Adam doing a interview with the young hunter

thanks to hevi shot and carlson choke tubes.

the hero shot


----------



## outdoorser (Jan 14, 2013)

Dude that is awesome!! great story and photos. Looking forward to seeing it on the ksl outdoors show!


----------



## dkhntrdstn (Sep 7, 2007)

Thanks


----------



## Bears Butt (Sep 12, 2007)

Very good story! Nice mess of birds as well! Congratulations on your first Sandhill!


----------



## Greenhead_Slayer (Oct 16, 2007)

Probably a stupid question, do you use a call for them or do they just see the decoys and commit?


----------



## dkhntrdstn (Sep 7, 2007)

Bears Butt said:


> Very good story! Nice mess of birds as well! Congratulations on your first Sandhill!


thanks


----------



## dkhntrdstn (Sep 7, 2007)

Greenhead_Slayer said:


> Probably a stupid question, do you use a call for them or do they just see the decoys and commit?
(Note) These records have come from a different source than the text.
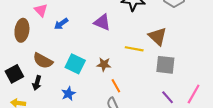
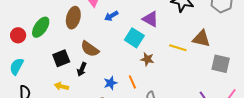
brown triangle: (158, 36) -> (201, 39), turned -36
cyan square: (75, 64) -> (134, 38), moved
gray square: (165, 65) -> (221, 64), moved
orange line: (116, 86) -> (132, 82), moved

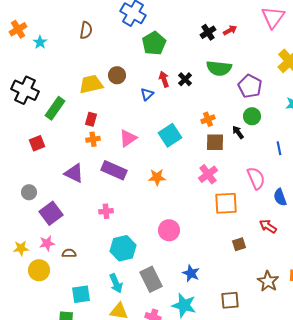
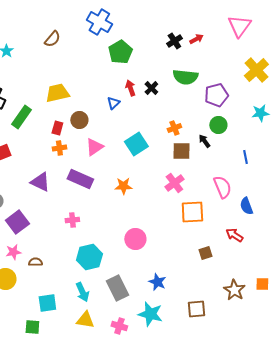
brown semicircle: (86, 30) -> (52, 39), turned 30
brown circle: (117, 75) -> (79, 120), moved
purple pentagon: (250, 86) -> (216, 95), turned 30

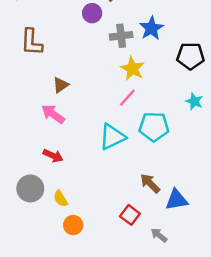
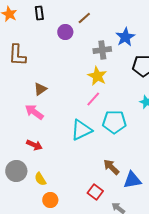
blue star: (151, 28) -> (125, 37), moved
gray cross: (121, 36) -> (102, 50), moved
tell you the truth you can call them if you want. I have not seen a call for them. all we did was set up decoys and figured out there flight patten and then just got under it. The decoys was just to get there attendant.


----------



## TEX-O-BOB (Sep 12, 2007)

Duckston, that's quite a nice ****-Erotic little fuzzy goatee beard you got going on there! I'll bet it tickles... 

Nice crane dude!


----------



## tophermckenzie (Nov 21, 2012)

Great little story! thanks for sharing! Now I hope I draw out next year!!


----------



## drakebob01 (Jun 25, 2008)

They are sure fun to hunt! My boys jaw dropped when he went to retrieve it!!!


----------



## K Lark (Sep 13, 2013)

dang nice kranes right there dusskhunt; look like you guy knew where to go;


----------



## dkhntrdstn (Sep 7, 2007)

TEX-O-BOB said:


> Duckston, that's quite a nice ****-Erotic little fuzzy goatee beard you got going on there! I'll bet it tickles...
> 
> Nice crane dude!


thanks Tex.


----------